Before writing anything, find the line that contains "Molensteen als kunstwerk in Heeten", then retype the entries below exactly from their first line through that one, without pictures.
[[ RECORDS SHOWN open ]]
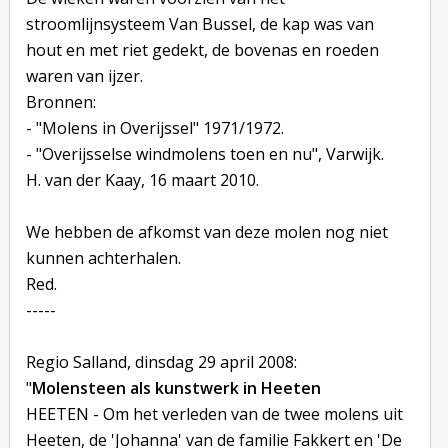
stroomlijnsysteem Van Bussel, de kap was van
hout en met riet gedekt, de bovenas en roeden
waren van ijzer.
Bronnen:
- "Molens in Overijssel" 1971/1972.
- "Overijsselse windmolens toen en nu", Varwijk.
H. van der Kaay, 16 maart 2010.
We hebben de afkomst van deze molen nog niet
kunnen achterhalen.
Red.
-----
Regio Salland, dinsdag 29 april 2008:
"
Molensteen als kunstwerk in Heeten
HEETEN - Om het verleden van de twee molens uit
Heeten, de 'Johanna' van de familie Fakkert en 'De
[[ RECORDS SHOWN closed ]]
— EXPECTED OUTPUT —
stroomlijnsysteem Van Bussel, de kap was van
hout en met riet gedekt, de bovenas en roeden
waren van ijzer.
Bronnen:
- "Molens in Overijssel" 1971/1972.
- "Overijsselse windmolens toen en nu", Varwijk.
H. van der Kaay, 16 maart 2010.
We hebben de afkomst van deze molen nog niet
kunnen achterhalen.
Red.
-----
Regio Salland, dinsdag 29 april 2008:
"
Molensteen als kunstwerk in Heeten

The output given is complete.